A diferença é que, neste momento, a margem que o separa da provável rival democrata (a nomeação só será formalizada na convenção de agosto) é mais reduzida: entre prováveis eleitores, diferentes dos eleitores registados, Trump angaria 48% das intenções de voto, contra 47% para Harris. E na mais recente sondagem da CNN, Trump tem 49% de apoios dos eleitores registados em todo o país, contra 46% para Harris – um resultado dentro da margem de erro da amostragem do inquérito, que se traduz numa disputa bem mais renhida do que anteriores sondagens do canal sobre o confronto Biden-Trump.

Kamala Harris parece estar numa rota ascendente entre muitas faixas demográficas - mas ainda é cedo para dizer se isso vai traduzir-se em mais votos nas urnas (Darron Cummings/AP)

“Em questão atrás de questão, há grandes movimentações comparativamente a anteriores sondagens Times-Siena, que foram todas conduzidas antes de a vice-presidente Harris ter a nomeação do seu partido praticamente assegurada, antes da Convenção Nacional Republicana, e antes da tentativa de assassínio de Trump”, indica Nate Cohn. “Até o défice de um ponto para Harris representa uma significativa melhoria para os democratas depois do défice de seis pontos de Biden na última sondagem Times/Siena.”

A jogar a favor de Harris está o facto de também ela estar em subida nas sondagens, ainda mais do que Trump. Ao todo, 46% dos eleitores registados dizem ter uma visão favorável da democrata, em comparação com 36% em fevereiro. E a taxa de inquiridos que não a aprova está agora abaixo da fasquia dos 50%, quando na última sondagem se situava nos 54%.

A escalada rápida de Kamala e o potencial "efeito Kennedy"

O panorama geral também parece estar a melhorar. O total de eleitores que considera agora que os EUA estão no “caminho certo” subiu para os 27% – um número relativamente baixo, mas ainda assim o mais elevado desde as eleições intercalares de 2022. De igual forma, a percentagem de eleitores registados que diz que, dadas as alternativas no boletim de voto, não vai às urnas este ano também caiu, de 4% para 2%.

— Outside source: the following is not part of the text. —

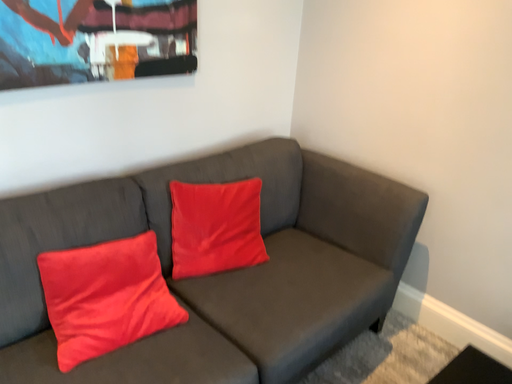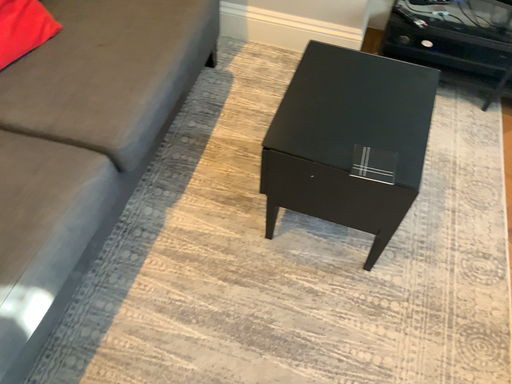 Question: How did the camera likely rotate when shooting the video?

Choices:
 (A) rotated downward
 (B) rotated upward

Answer: (A) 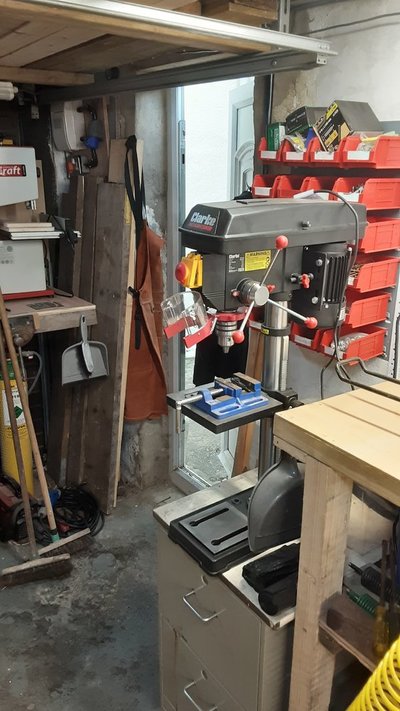 Identify the location of file cabinet. (249, 640).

Entre os democratas, o panorama é ainda mais risonho. Quase 80% dizem que o partido deve nomear Kamala Harris, com apenas 14% que defendem que devia nomear outro candidato – e 70% consideram que deve unir-se em torno dela, contra 27% que dizem que o partido devia apostar num processo de nomeação mais competitivo. 

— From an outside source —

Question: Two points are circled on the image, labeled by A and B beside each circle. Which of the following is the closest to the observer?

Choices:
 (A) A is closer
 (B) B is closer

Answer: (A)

A questão é que não há ninguém disposto a abdicar de futuras candidaturas com um potencial mais elevado de sucesso para se pôr no caminho daquela que poderá vir a ser a primeira mulher negra presidente dos EUA. Como referia na quinta-feira Ron Brownstein à CNN Portugal: “Desafiar a primeira mulher de cor a servir como vice-presidente foi sempre uma proposta arriscada para qualquer outro candidato com ambições de longo prazo. Embora possa ter havido uma procura teórica por uma alternativa, nunca foi provável que houvesse oferta.”

Se continuar na corrida, Robert F. Kennedy Jr. poderá roubar mais votos a Trump do que a Kamala entre os eleitores descontentes (Greg Allen/AP)

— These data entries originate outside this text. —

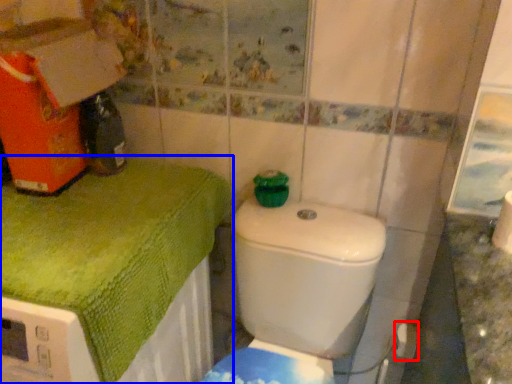 Question: Among these objects, which one is farthest to the camera, toilet paper (highlighted by a red box) or bath towel (highlighted by a blue box)?

Choices:
 (A) toilet paper
 (B) bath towel

Answer: (A) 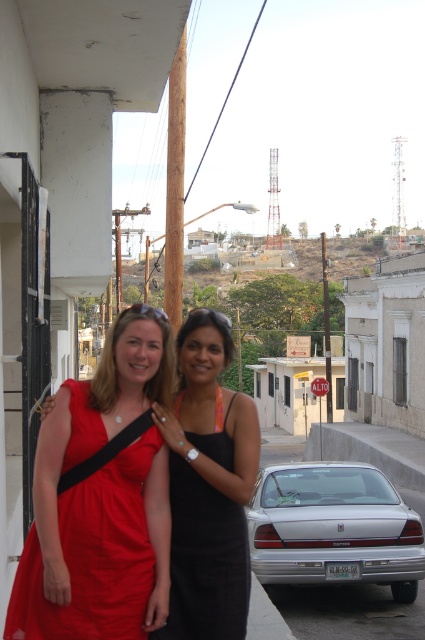 Which is in front, point (175, 456) or point (314, 464)?

Point (175, 456) is more forward.

Is matte red dress at center positioned in front of silver metallic sedan at lower center?

Yes, it is in front of silver metallic sedan at lower center.

You are a GUI agent. You are given a task and a screenshot of the screen. Output one action in this format:
    pyautogui.click(x=<x>, y=<y>)
    Task: Click on the matte red dress at center
    
    Given the screenshot: What is the action you would take?
    pyautogui.click(x=207, y=484)

Is matte red dress at left above silver metallic sedan at lower center?

Indeed, matte red dress at left is positioned over silver metallic sedan at lower center.

Between point (144, 566) and point (393, 522), which one is positioned in front?

Point (144, 566) is more forward.

The width and height of the screenshot is (425, 640). What are the coordinates of `matte red dress at left` in the screenshot? It's located at (93, 557).

This screenshot has width=425, height=640. In order to click on matte red dress at left in this screenshot , I will do `click(93, 557)`.

Between silver metallic sedan at lower center and black satin dress at center, which one is positioned lower?

silver metallic sedan at lower center is below.

Consider the image. Who is more distant from viewer, (422, 570) or (227, 548)?

The point (422, 570) is behind.

Where is `silver metallic sedan at lower center`? The width and height of the screenshot is (425, 640). silver metallic sedan at lower center is located at coordinates (334, 529).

O que podemos então esperar da disputa Harris-Trump? Ainda é cedo para dizer, mas o eleitorado está a mexer-se. Depois de um atribulado mês de campanha, as próximas semanas vão ser fulcrais para perceber quantos mais apoios consegue Kamala angariar – agora que os inquéritos mostram que está mais bem posicionada do que Biden (e do que Trump) entre os eleitores mais jovens, os hispânicos e, claro, os afroamericanos.

A ajudá-la poderá estar também um dos candidatos terceiros desta corrida, Robert F. Kennedy Jr., que apela mais ao eleitorado de direita – e que, quando considerado na mais recente sondagem do NYT, a par de outras candidaturas menores, põe Kamala e Donald num empate técnico. 

“Esta é apenas uma sondagem, mas não é de descartar a ideia de que a presença de Kennedy na corrida possa ajudar mais claramente Harris”, indica Cohn. “Se for suficientemente atrativa para os eleitores jovens e descontentes, Kennedy poderá não retirar tanto apoio [a Harris] – e pode começar a tirar desproporcionalmente apoios a Trump.”